Kenyataan getir yang diungkapkan Rekor UNY di atas sekilas terasa paradoks dengan maraknya demo pengurangan dan pembebasan UKT yang meledak di beberapa universitas beberapa waktu lalu.Begitu intensifnya para mahasiswa memprotes penarikan UKT penuh di masa pendemi beberapa waktu lalu hingga beberapa kali menjadi trending topik yang tentunya sangat menyentil dan menggelitik para pengelola perguruan tinggi yang diprotes.
Entah akhirnya tuntutan mereka telah diakomodir oleh pihak universitas atau tidak, yang jelas protes tersebut mereda dengan sendirinya.
Dus, cuitan Sutrisna Wibawa di atas tentunya bisa memberitahukan kepada kita bahwa tuntutan para mahasiswa itu ternyata tidak sia-sia.
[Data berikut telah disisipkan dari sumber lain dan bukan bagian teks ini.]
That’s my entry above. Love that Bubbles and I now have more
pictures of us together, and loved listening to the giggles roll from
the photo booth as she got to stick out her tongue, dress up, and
Entah mengurangi atau bahwa membebaskan beban UKT dengan persyaratan tertentu, yang jelas tuntutan para mahasiswa berhasil mendapatkan respon dari kampusnya masing-masing.
Sayangnya, penyelewengan dispensasi yang dilakukan oleh sebagian oknum mahasiswa seperti yang diungkapkan rektor UNY di atas merupakan pengkhianatan perjuangan yang mencoreng muka para mahasiswa itu sendiri.
Bukankah pada saat demo pengurangan atau pembebasan UKT, salah satu alasan yang diungkapkan oleh para mahasiswa adalah karena tidak ingin membebani dan memberatkan orang tua mereka.
Lalu kenapa ketika tuntutan mereka akhirnya berhasil, justru alasan agar tidak membebani orang tua di atas justru mereka ingkari?
Semoga saja kelakuan negatif di atas tidak dilakukan oleh aktivis-aktivis mahasiswa yang melakukan demo pengurangan atau pembebasan UKT di masa pandemi kemarin.Semoga saja sebagian besar mahasiswa-mahasiswa Indonesia, masih mampu kita harapkan untuk menjadi agen perubahan (agent of change), menjunjung tinggi idealisme dan moralitas luhur, serta pejuang yang berani bagi kesejahteraan dan keadilan. Tabik.